[Page-level text extractions]

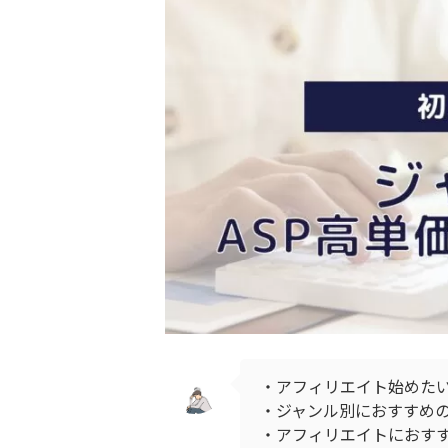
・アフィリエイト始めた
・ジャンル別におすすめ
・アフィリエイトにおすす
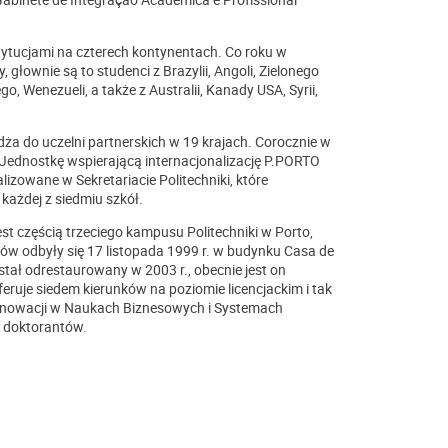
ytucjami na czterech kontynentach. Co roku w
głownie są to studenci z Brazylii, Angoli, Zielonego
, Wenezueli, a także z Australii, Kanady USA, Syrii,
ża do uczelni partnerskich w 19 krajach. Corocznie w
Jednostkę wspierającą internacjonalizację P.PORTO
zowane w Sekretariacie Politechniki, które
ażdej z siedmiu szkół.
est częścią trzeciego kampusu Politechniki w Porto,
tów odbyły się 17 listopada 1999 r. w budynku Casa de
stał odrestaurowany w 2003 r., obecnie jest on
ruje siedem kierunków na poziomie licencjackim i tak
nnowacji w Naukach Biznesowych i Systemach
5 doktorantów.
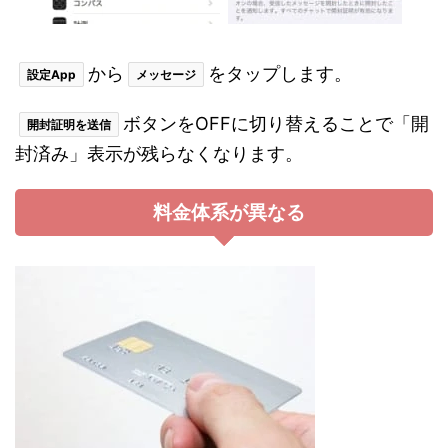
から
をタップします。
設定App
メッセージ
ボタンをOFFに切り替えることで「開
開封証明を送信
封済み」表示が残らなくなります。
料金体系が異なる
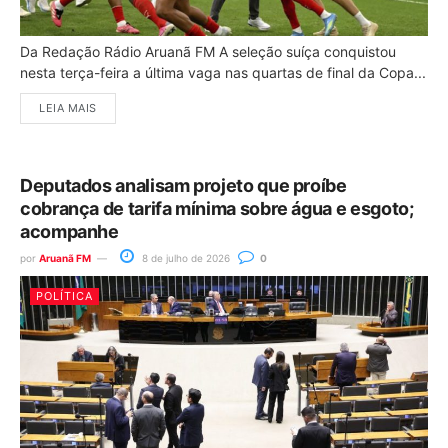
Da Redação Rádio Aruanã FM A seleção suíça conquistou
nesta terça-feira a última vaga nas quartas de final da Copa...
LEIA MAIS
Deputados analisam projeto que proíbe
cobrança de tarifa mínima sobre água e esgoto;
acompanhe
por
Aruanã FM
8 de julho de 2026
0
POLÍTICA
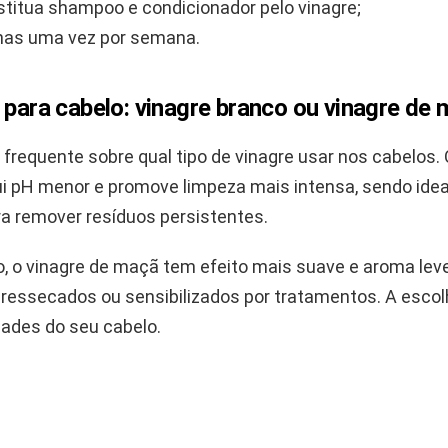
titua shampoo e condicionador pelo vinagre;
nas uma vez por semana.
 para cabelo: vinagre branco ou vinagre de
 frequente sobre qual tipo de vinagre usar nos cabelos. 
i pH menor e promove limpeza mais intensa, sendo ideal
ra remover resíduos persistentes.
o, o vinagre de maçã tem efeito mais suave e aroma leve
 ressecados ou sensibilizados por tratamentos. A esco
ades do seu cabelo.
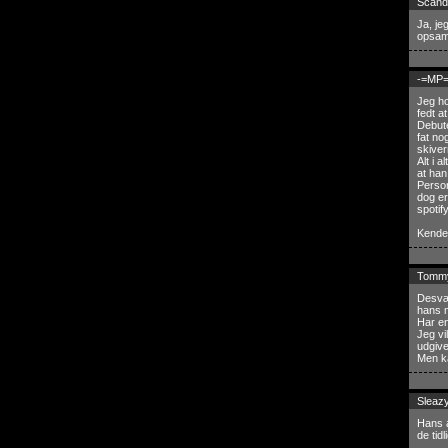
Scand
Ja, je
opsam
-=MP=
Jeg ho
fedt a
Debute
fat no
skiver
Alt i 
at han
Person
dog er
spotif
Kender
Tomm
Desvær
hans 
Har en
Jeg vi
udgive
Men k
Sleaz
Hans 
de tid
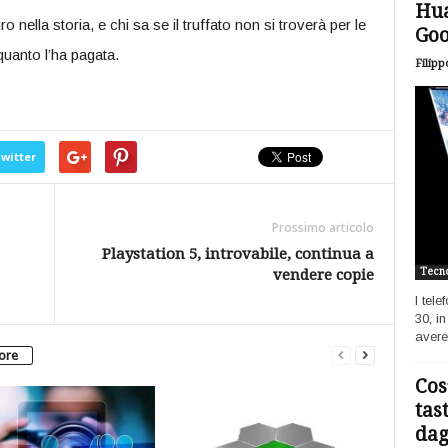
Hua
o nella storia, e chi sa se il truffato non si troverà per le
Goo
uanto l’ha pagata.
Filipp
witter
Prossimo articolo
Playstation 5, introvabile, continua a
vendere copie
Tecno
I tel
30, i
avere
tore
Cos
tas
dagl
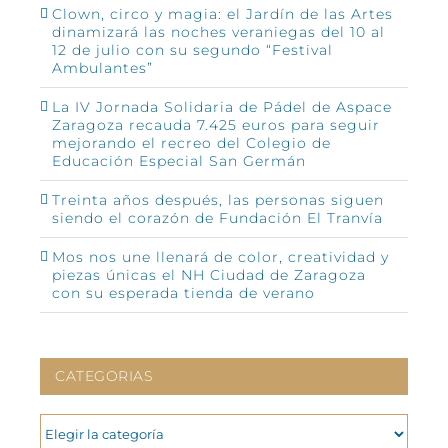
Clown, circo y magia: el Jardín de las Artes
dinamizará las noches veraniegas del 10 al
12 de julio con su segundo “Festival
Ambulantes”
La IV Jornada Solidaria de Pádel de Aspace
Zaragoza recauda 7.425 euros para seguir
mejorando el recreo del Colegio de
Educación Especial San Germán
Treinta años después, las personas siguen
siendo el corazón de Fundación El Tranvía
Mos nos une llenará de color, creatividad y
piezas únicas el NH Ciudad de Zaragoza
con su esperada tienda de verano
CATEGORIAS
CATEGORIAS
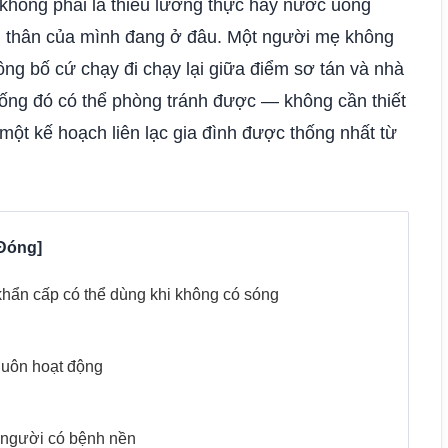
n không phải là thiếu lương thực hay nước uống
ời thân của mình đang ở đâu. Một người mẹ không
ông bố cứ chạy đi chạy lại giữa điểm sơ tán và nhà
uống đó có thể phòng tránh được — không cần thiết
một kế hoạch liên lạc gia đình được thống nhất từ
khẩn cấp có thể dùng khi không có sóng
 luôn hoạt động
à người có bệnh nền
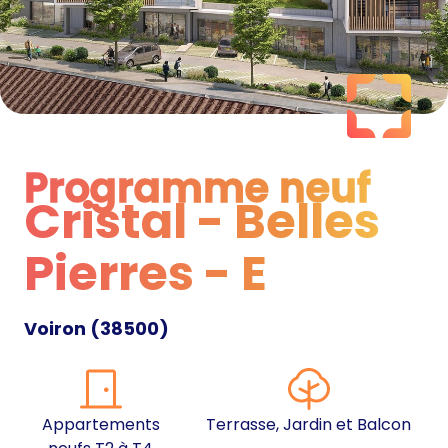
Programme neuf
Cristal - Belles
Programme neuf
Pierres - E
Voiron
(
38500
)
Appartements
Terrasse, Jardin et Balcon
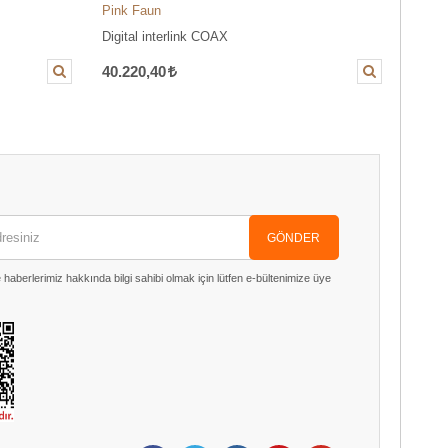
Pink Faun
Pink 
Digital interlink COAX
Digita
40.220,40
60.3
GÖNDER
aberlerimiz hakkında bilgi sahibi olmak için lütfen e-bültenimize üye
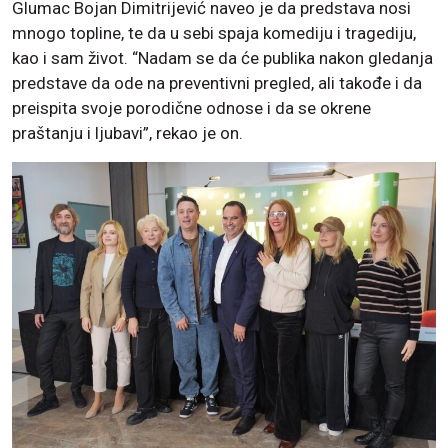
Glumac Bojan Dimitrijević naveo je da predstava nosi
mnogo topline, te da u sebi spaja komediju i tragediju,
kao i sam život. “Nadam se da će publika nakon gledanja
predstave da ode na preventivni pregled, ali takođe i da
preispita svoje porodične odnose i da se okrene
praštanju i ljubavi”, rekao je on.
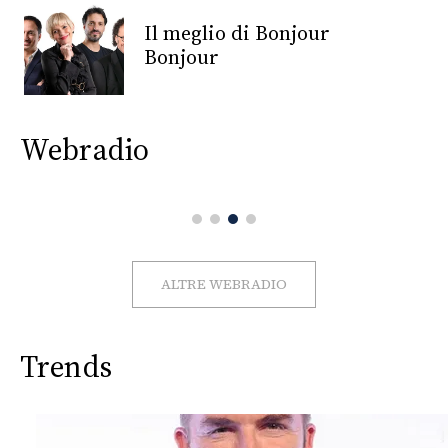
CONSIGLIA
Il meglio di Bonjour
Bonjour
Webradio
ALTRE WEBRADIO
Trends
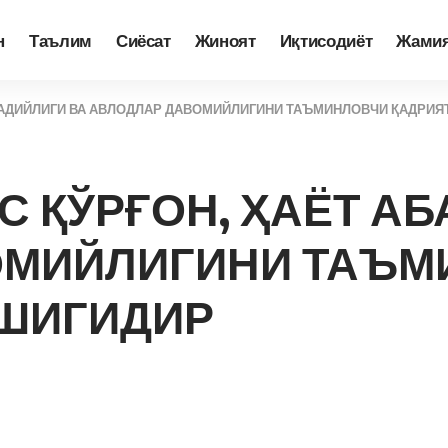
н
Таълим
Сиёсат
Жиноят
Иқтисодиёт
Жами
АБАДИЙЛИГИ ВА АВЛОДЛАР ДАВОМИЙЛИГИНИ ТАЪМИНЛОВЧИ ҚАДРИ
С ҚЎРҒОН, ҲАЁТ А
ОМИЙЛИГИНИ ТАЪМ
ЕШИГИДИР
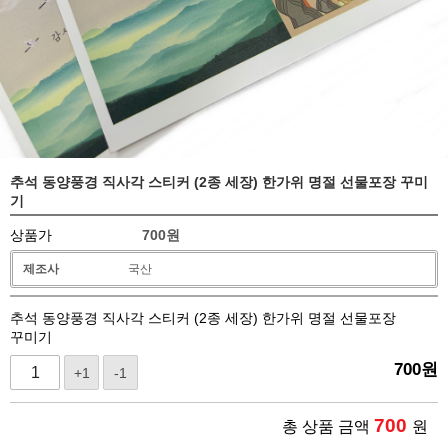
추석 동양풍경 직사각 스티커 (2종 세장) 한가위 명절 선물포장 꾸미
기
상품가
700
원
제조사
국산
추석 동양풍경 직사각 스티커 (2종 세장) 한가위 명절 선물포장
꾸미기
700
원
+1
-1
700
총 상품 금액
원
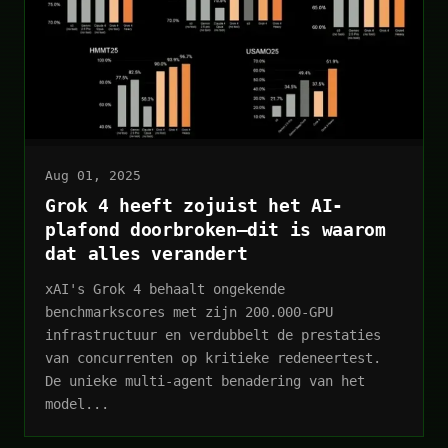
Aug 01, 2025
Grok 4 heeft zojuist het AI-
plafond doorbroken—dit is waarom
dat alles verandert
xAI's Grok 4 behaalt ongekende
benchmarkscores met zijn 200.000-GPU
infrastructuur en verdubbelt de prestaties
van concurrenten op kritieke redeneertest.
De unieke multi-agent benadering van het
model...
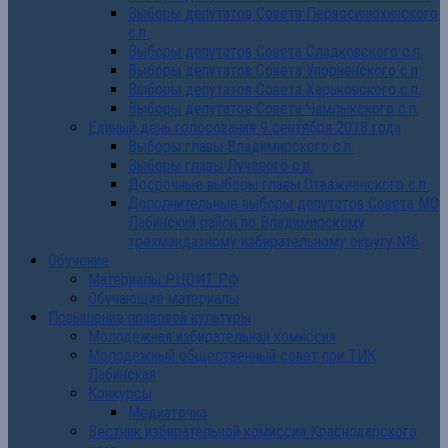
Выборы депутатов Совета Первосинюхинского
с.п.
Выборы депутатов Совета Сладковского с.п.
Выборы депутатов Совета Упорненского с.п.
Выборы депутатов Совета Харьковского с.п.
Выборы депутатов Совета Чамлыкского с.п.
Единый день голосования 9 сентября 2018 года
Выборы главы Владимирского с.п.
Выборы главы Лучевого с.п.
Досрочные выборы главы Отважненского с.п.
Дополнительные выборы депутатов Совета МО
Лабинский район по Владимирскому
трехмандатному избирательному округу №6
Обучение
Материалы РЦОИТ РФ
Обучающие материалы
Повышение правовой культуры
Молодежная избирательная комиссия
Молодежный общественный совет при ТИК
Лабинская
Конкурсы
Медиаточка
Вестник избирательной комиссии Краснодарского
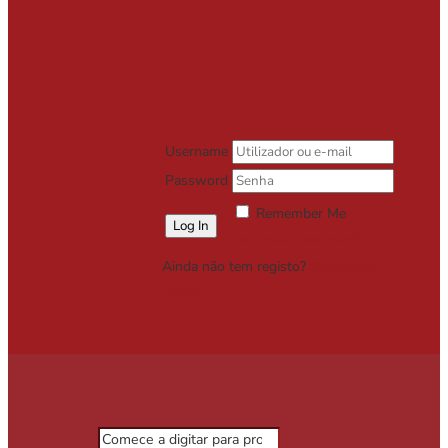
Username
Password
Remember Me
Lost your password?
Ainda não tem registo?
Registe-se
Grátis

- _Task statement_: Starting at the first line of the records and stopping after the line with "zowane w Sekretariacie Politechniki, które", copy each line exactly; pictures stay out.

- _Result_:
・アフィリエイト始めた
・ジャンル別におすすめ
・アフィリエイトにおすす
ytucjami na czterech kontynentach. Co roku w
głownie są to studenci z Brazylii, Angoli, Zielonego
, Wenezueli, a także z Australii, Kanady USA, Syrii,
ża do uczelni partnerskich w 19 krajach. Corocznie w
Jednostkę wspierającą internacjonalizację P.PORTO
zowane w Sekretariacie Politechniki, które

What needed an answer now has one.